Waco ISD hosts community meetings to discuss possible school closures

Posted at 6:31 PM, Oct 30, 2017
and last updated 2017-10-30 23:11:08-04

Waco ISD is hosting community meetings to inform the public about the accountability ratings released by the state. 

Five Waco schools could be shut down if improvements are not made by 2018.

More than 100 people attended the community meeting Monday night at the City of Waco Multi-Purpose Center. 

"We want to create a movement where everyone in our city feels responsible for what happens in our inner city schools. I believe our kids can perform at higher levels," Waco ISD Superintendent Marcus Nelson said.

The five campuses that could be impacted in 2018 are G.W. Carver Middle School, Indian Spring Middle School, Alta Vista Elementary, Brook Avenue Elementary and JH Hines Elementary School.

According to the Texas Education Agency,  those campuses have needed improvement for five years.

Nelson said he and the school board have gone to Austin to meet with the education commissioner.

"According to H.B. 1842, the commissioner of education is required to either close the campus or replace the elected school board," Kyle DeBeer, Waco ISD's executive director of communications and community engagement, said.

H.B. 1842 passed in 2015 requiring the commissioner of education to close any campus that has been rated "improvement required" for five consecutive years or replaced the board of trustees.

"We believe very firmly that the decisions about these schools should be made here in Waco.
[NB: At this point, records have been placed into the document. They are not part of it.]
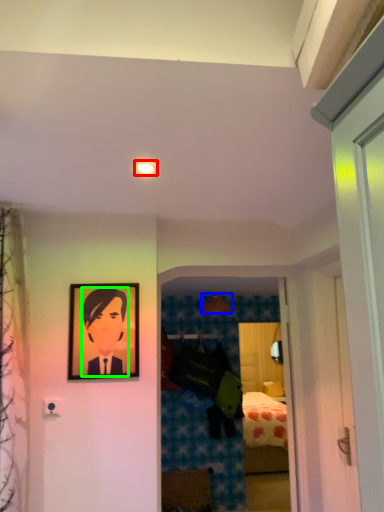 Question: Based on their relative distances, which object is nearer to lighting (highlighted by a red box)? Choose from lamp (highlighted by a blue box) and person (highlighted by a green box).

Choices:
 (A) lamp
 (B) person

Answer: (B) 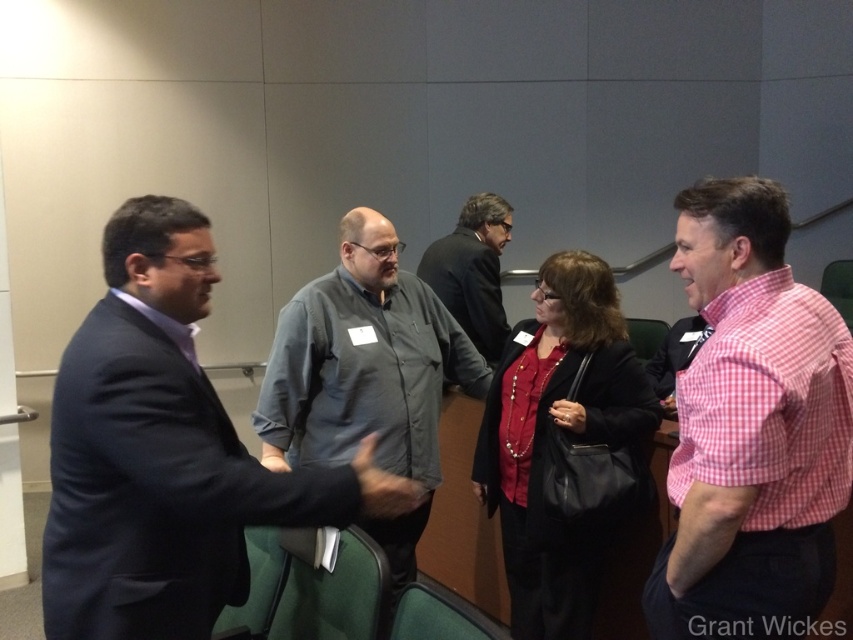 Which is behind, point (735, 614) or point (297, 340)?

Point (297, 340)

Does pink checkered shirt at right have a smaller size compared to gray matte shirt at center?

Yes.

Who is more distant from viewer, (738, 593) or (277, 320)?

The point (277, 320) is more distant.

In order to click on pink checkered shirt at right in this screenshot , I will do `click(752, 429)`.

Is gray matte shirt at center behind dark brown suit jacket at center?

No, it is in front of dark brown suit jacket at center.

Does gray matte shirt at center have a greater width compared to dark brown suit jacket at center?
Our community knows our students, knows our schools and is the best place to decide what happens to them," DeBeer said.

Nelson told parents and community members at Monday night's meeting that the problem did not happen over night.

"We have to fix the problem we created," Nelson told people at the meeting.
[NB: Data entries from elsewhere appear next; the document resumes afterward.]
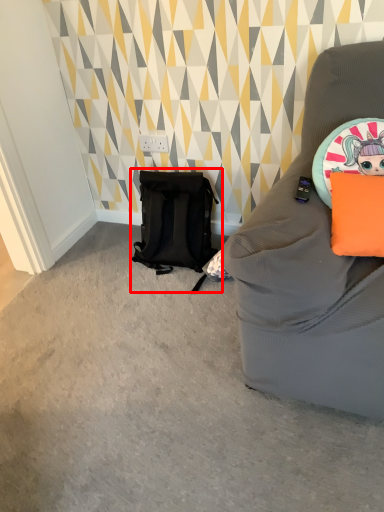 Question: Considering the relative positions of backpack (annotated by the red box) and pillow in the image provided, where is backpack (annotated by the red box) located with respect to the staircase?

Choices:
 (A) left
 (B) right

Answer: (A) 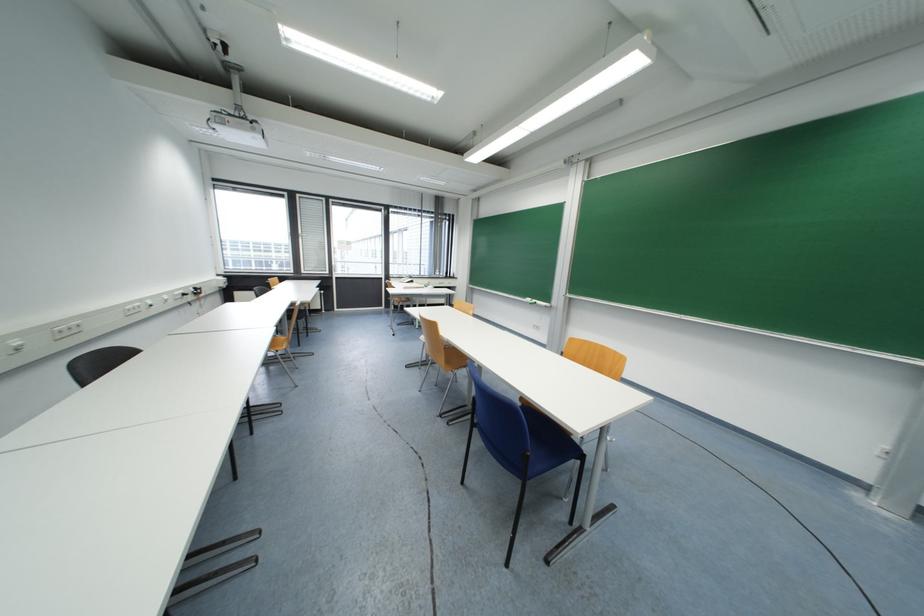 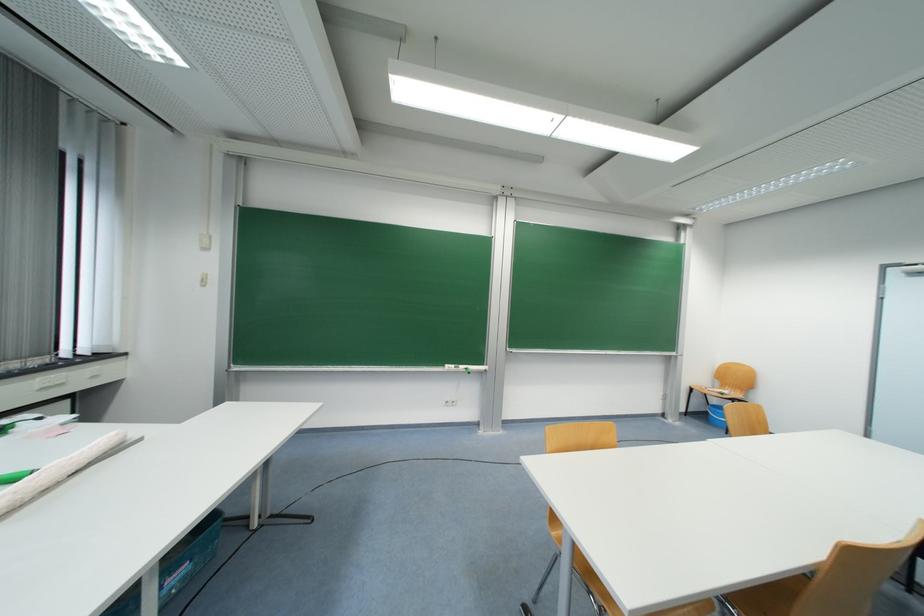 Locate, in the second image, the point that corresponds to point (539, 302) in the first image.

(467, 369) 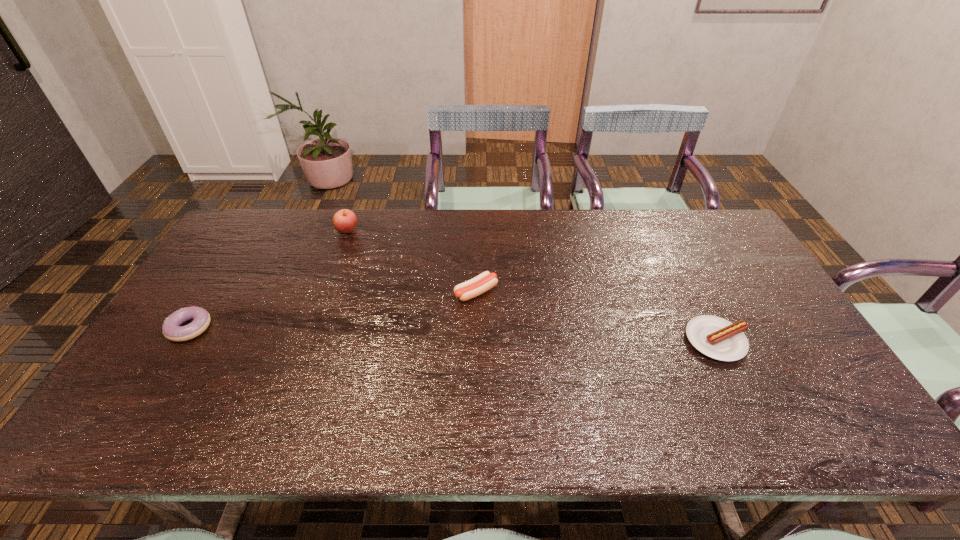 Where is `blank region between the doughnut and the nearer sausage`? The width and height of the screenshot is (960, 540). blank region between the doughnut and the nearer sausage is located at coordinates (453, 334).

Locate an element on the screen. The height and width of the screenshot is (540, 960). vacant area that lies between the left sausage and the third object from right to left is located at coordinates (412, 261).

Locate an element on the screen. vacant area that lies between the apple and the leftmost object is located at coordinates (269, 279).

Locate an element on the screen. This screenshot has width=960, height=540. empty space that is in between the tallest object and the leftmost object is located at coordinates (269, 279).

The width and height of the screenshot is (960, 540). What are the coordinates of `free space between the doughnut and the tallest object` in the screenshot? It's located at (269, 279).

At what (x,y) coordinates should I click in order to perform the action: click on empty space that is in between the nearer sausage and the leftmost object. Please return your answer as a coordinate pair (x, y). This screenshot has width=960, height=540. Looking at the image, I should click on (453, 334).

Identify the location of free space that is in between the nearer sausage and the doughnut. This screenshot has width=960, height=540. (453, 334).

Find the location of a particular element. empty space that is in between the leftmost object and the right sausage is located at coordinates (453, 334).

Locate an element on the screen. This screenshot has width=960, height=540. vacant region between the leftmost object and the left sausage is located at coordinates (333, 310).

Where is `free space between the third object from right to left and the leftmost object`? The height and width of the screenshot is (540, 960). free space between the third object from right to left and the leftmost object is located at coordinates (269, 279). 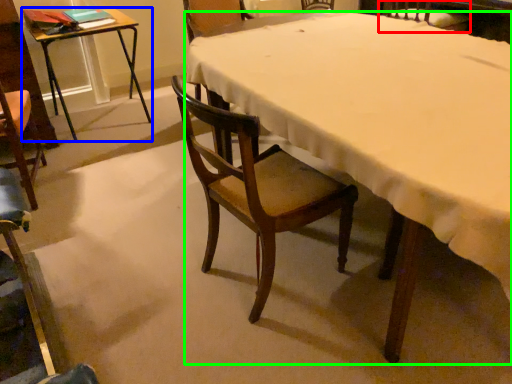 Question: Based on their relative distances, which object is farther from chair (highlighted by a red box)? Choose from table (highlighted by a blue box) and desk (highlighted by a green box).

Choices:
 (A) table
 (B) desk

Answer: (A)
Nelson urged parents and those in the community to stay involved and help turn the school's around.

If the schools do not improve by next year, they could be shut down or the board of trustees will be replaced.

School district leaders say they are considering partnering with non-profit groups or charter schools to save the schools from closing. They are also looking at creating single gender middle schools and realigning elementary school grades.

The school district is currently taking feedback and will host another meeting on November 6 at 6 p.m.

Superintendent Nelson plans to give the school board a recommendation in January and the school board will have a recommendation in February.